[PAPER REVIEW 231113] ELECTRA(2020)
Stanford University, Google Brain
ICLR 2020 conference
0. MLM
1) mask 15% of the input
2) train to recover the original input
→ It can learn bidirectional representations
1. A Problem of MLM
substantial compute cost
→ because only learns from 15% tokens per sample
2. Replace token detection
1) replace some tokens of the input
→ solves a mismath problem of BERT
2) train to predicts every token whether it is replaced or not. (as a discriminator)
→ computationally efficient (because learns from all input tokens)
3. ELECTRA
Effiicently Learning an Encoder that Classifies Token Replacements Accurately
- pre-train Transformer text encoders
- consists of 2 networks
1) a small generator network : corrupts input by replacing some tokens (not masking)
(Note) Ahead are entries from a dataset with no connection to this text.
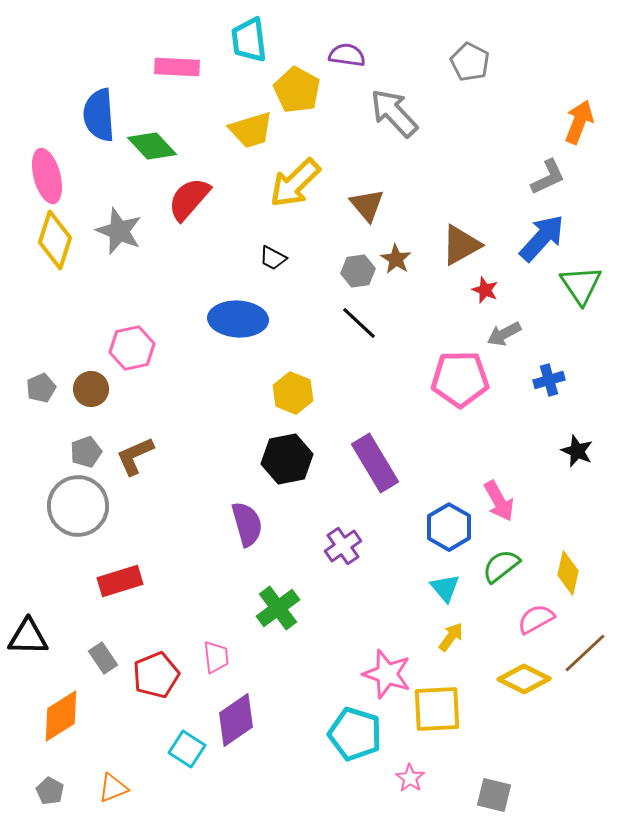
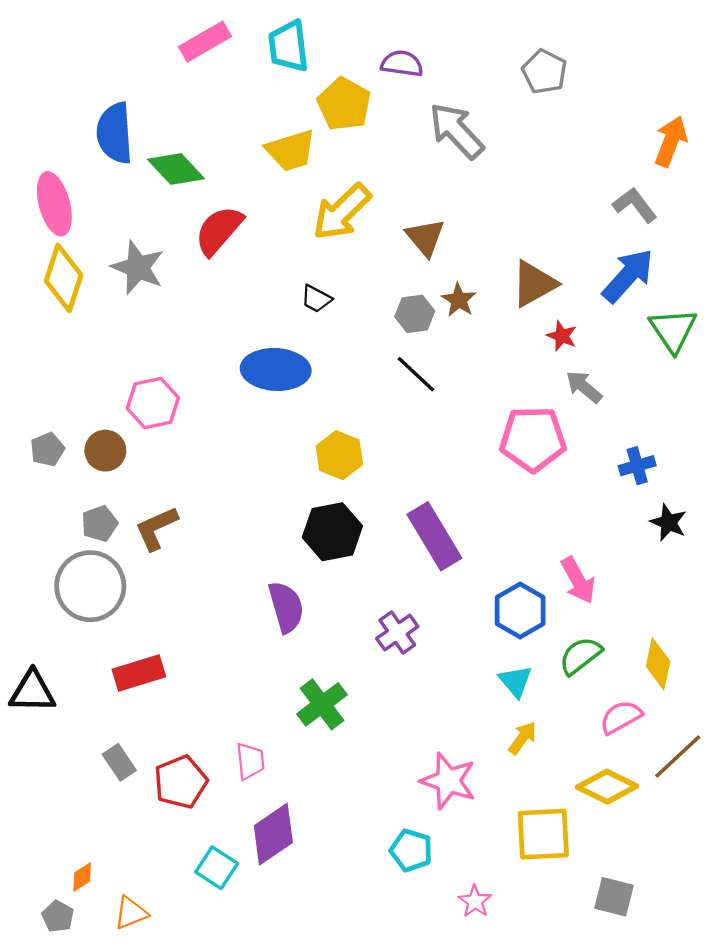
pink rectangle: (177, 67) -> (205, 42), moved, turned -33
gray L-shape: (548, 177) -> (635, 205), turned -102
gray arrow: (504, 334) -> (584, 387), turned 68
blue cross: (549, 380) -> (637, 466), moved
black triangle: (28, 637) -> (32, 692), moved
yellow square: (437, 709) -> (543, 834), moved
orange diamond: (61, 716) -> (82, 877), moved, size x0.5
cyan pentagon: (355, 734) -> (411, 850), size x0.7
gray square: (494, 795) -> (614, 897), moved

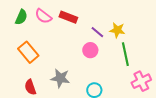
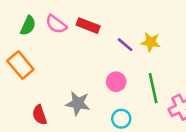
pink circle: (90, 50) -> (116, 82), moved
orange rectangle: (28, 52) -> (20, 65), moved
green line: (125, 54) -> (153, 88), moved

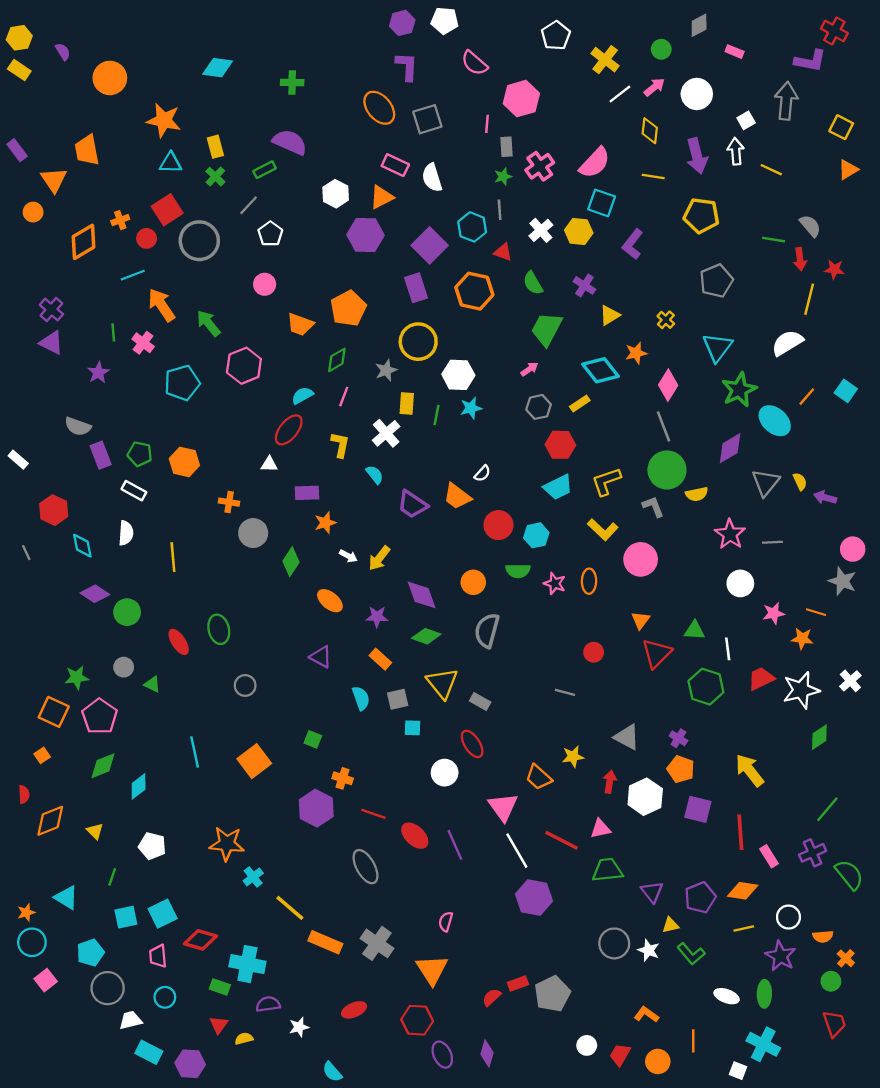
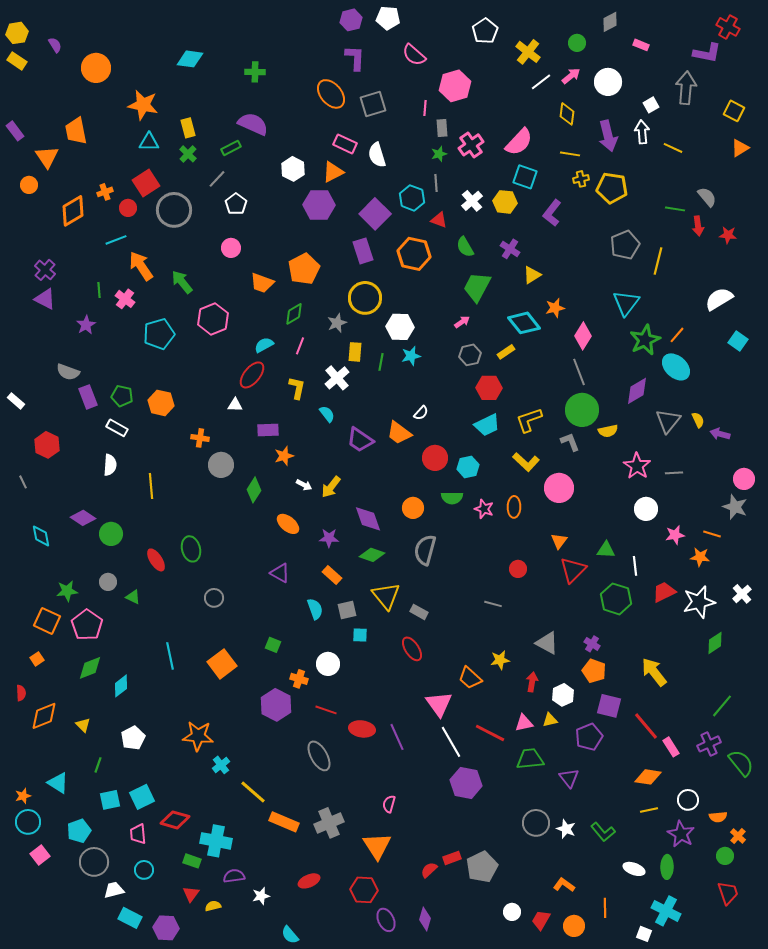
yellow line: (809, 299) -> (658, 261), moved
yellow cross: (666, 320) -> (581, 179), moved, turned 35
white semicircle: (787, 343) -> (719, 299), moved
orange line: (807, 397) -> (677, 335), moved
cyan diamond: (82, 546) -> (41, 536), moved
white circle: (445, 773) -> (328, 664), moved
white hexagon: (645, 797) -> (563, 695), size x0.7
red line: (740, 832) -> (646, 726), turned -36
red ellipse: (415, 836) -> (362, 729), turned -35
white pentagon: (152, 846) -> (133, 738), turned 30
purple pentagon: (700, 898) -> (589, 737), moved
yellow triangle: (670, 925) -> (550, 720), moved
gray cross: (377, 943) -> (329, 823), turned 32

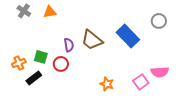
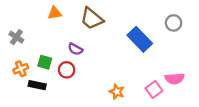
gray cross: (24, 11) -> (16, 37), moved
brown trapezoid: (92, 40) -> (92, 19), moved
purple semicircle: (69, 45) -> (75, 49), turned 128
black rectangle: (34, 78) -> (37, 85), turned 49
2) a discriminative network : predict each token whether it was replaced or not
*after pre-training, we throw out the generator and only fine-tune the discriminator
*Why is generator small? : to low the compute
- generator : softmax, discriminator : sigmoid
- minimize the combined loss
- 2 networks share embeddings (token + positional)
- when the generator is 1/4-1/2 of the discriminator, it works best
4. Differences from the discriminator of a GAN
1) If the generator generate the correct token, that token is considered ‘real’
2) The generator is trained with maximum likelihood (not adversarial)
→ because of the difficulty of applying GANs to text (back-propagate is impossible)
3) We don’t supply the generator with a noise vector as input
5. Results
GLUE, SQuAD
ELECTRA outperforms MLM-based models(BERT, XLNet)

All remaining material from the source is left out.